Announcing scikit-survival – a Python library for survival analysis build on top of scikit-learn

I've meant to do this release for quite a while now and last week I finally had some time to package everything and update the dependencies. scikit-survival contains the majority of code I developed during my Ph.D.

About Survival Analysis

Survival analysis – also referred to as reliability analysis in engineering – refers to type of problem in statistics where the objective is to establish a connections between a set of measurements (often called features or covariates) and the time to an event. The name survival analysis originates from clinical research: in many clinical studies, one is interested in predicting the time to death, i.e., survival. Broadly speaking, survival analysis is a type of regression problem (one wants to predict a continuous value), but with a twist. Consider a clinical study, which investigates coronary heart disease and has been carried out over a 1 year period as in the figure below.

Patient A was lost to follow-up after three months with no recorded cardiovascular event, patient B experienced an event four and a half months after enrollment, patient D withdrew from the study two months after enrollment, and patient E did not experience any event before the study ended. Consequently, the exact time of a cardiovascular event could only be recorded for patients B and C; their records are uncensored. For the remaining patients it is unknown whether they did or did not experience an event after termination of the study. The only valid information that is available for patients A, D, and E is that they were event-free up to their last follow-up. Therefore, their records are censored.

Formally, each patient record consists of a set of covariates $x \in \mathbb{R}^d$ , and the time $t > 0$ when an event occurred or the time $c > 0$ of censoring. Since censoring and experiencing and event are mutually exclusive, it is common to define an event indicator $\delta \in \{0; 1\}$ and the observable survival time $y > 0$. The observable time $y$ of a right censored sample is defined as
\[ y = \min(t, c) =
t & \text{if } \delta = 1 , \\
c & \text{if } \delta = 0 ,

What is scikit-survival?

Recently, many methods from machine learning have been adapted for these kind of problems: random forest, gradient boosting, and support vector machine, many of which are only available for R, but not Python. Some of the traditional models are part of lifelines or statsmodels, but none of those libraries plays nice with scikit-learn, which is the quasi-standard machine learning framework for Python.

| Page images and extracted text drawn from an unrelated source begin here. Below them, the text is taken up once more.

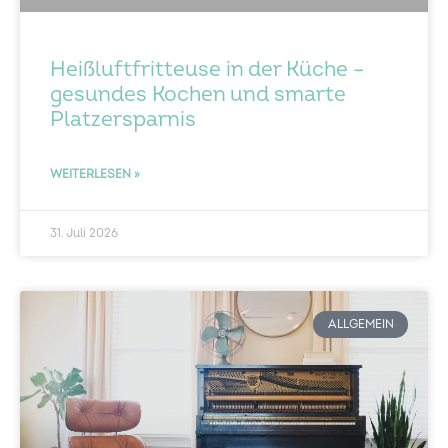
Heißluftfritteuse in der Küche –
gesundes Kochen und smarte
Platzersparnis
WEITERLESEN »
31. Juli 2026
ALLGEMEIN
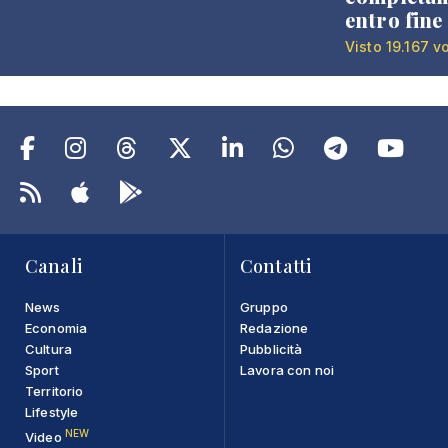
entro fine
Visto 19.167 v
Canali
Contatti
News
Gruppo
Economia
Redazione
Cultura
Pubblicità
Sport
Lavora con noi
Territorio
Lifestyle
NEW
Video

This is exactly where scikit-survival comes in. Models implemented in scikit-survival follow the scikit-learn interfaces. Thus, it is possible to use PCA from scikit-learn for dimensionality reduction and feed the low-dimensional representation to a survival model from scikit-survival, or cross-validate a survival model using the classes from scikit-learn. You can see an example of the latter in this notebook.

Download and Install

The source code is available at GitHub and can be installed via Anaconda (currently only for Linux) or pip.

conda install -c sebp scikit-survival

pip install scikit-survival

The API documentation is available here and scikit-survival ships with a couple of sample datasets from the medical domain to get you started.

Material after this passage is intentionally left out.